Problem details:
The lines below, from the one holding "Outline <item>stomach</item>. (SVG masks)" through the final line, are to be copied exactly, with no other lines and no pictures.

Data for analysis:
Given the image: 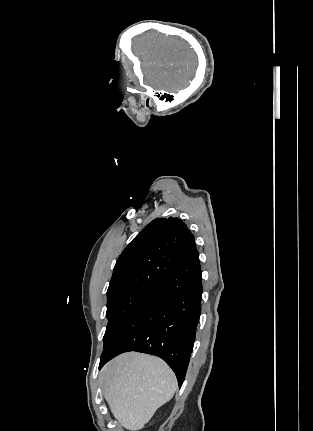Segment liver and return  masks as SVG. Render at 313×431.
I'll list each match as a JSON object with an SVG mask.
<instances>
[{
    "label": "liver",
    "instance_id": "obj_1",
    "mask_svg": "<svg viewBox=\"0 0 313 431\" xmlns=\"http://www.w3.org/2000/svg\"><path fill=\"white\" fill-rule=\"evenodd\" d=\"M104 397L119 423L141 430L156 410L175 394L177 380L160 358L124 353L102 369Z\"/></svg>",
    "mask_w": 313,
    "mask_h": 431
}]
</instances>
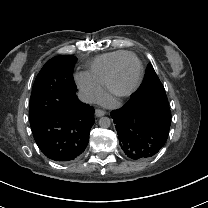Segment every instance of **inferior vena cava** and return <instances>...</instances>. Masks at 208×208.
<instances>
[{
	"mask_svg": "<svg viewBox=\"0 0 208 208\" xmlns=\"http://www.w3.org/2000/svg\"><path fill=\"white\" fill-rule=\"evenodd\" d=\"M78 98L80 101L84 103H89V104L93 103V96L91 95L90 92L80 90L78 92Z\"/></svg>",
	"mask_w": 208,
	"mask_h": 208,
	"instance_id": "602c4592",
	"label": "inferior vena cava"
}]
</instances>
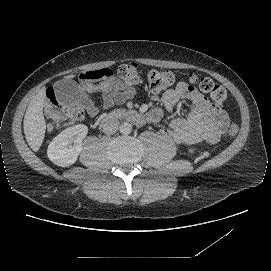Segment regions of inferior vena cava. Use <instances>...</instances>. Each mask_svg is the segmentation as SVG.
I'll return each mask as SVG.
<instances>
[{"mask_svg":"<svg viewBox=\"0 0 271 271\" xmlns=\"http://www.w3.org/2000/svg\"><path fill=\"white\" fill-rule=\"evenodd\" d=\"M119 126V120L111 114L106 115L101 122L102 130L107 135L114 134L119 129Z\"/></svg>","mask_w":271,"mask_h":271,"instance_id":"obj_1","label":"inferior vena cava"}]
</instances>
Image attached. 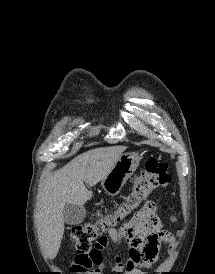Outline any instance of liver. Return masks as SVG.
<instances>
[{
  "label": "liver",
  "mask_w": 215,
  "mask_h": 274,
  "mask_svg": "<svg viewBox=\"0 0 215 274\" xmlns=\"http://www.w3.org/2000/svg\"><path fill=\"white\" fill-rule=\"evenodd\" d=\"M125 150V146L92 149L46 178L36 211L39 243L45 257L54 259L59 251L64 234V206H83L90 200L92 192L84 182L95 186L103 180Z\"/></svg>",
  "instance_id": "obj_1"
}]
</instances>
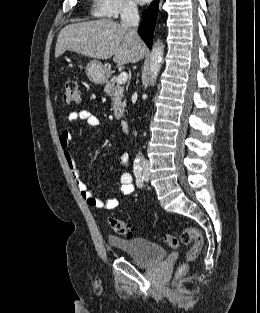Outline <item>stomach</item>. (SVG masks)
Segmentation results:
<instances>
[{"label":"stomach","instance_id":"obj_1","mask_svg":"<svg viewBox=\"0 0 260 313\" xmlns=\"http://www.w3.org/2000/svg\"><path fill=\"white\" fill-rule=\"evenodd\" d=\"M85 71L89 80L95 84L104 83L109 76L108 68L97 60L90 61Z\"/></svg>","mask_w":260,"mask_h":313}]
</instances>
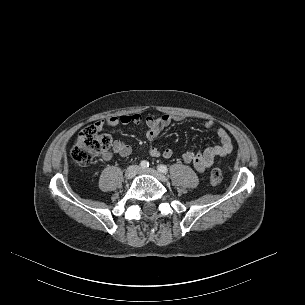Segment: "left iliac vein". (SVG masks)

The answer:
Outline <item>stomach</item>. (SVG masks)
Segmentation results:
<instances>
[{"label":"stomach","instance_id":"obj_1","mask_svg":"<svg viewBox=\"0 0 260 313\" xmlns=\"http://www.w3.org/2000/svg\"><path fill=\"white\" fill-rule=\"evenodd\" d=\"M85 71L89 80L95 84L104 83L109 76L108 68L97 60L90 61Z\"/></svg>","mask_w":260,"mask_h":313}]
</instances>
Segment: "left iliac vein". (SVG masks)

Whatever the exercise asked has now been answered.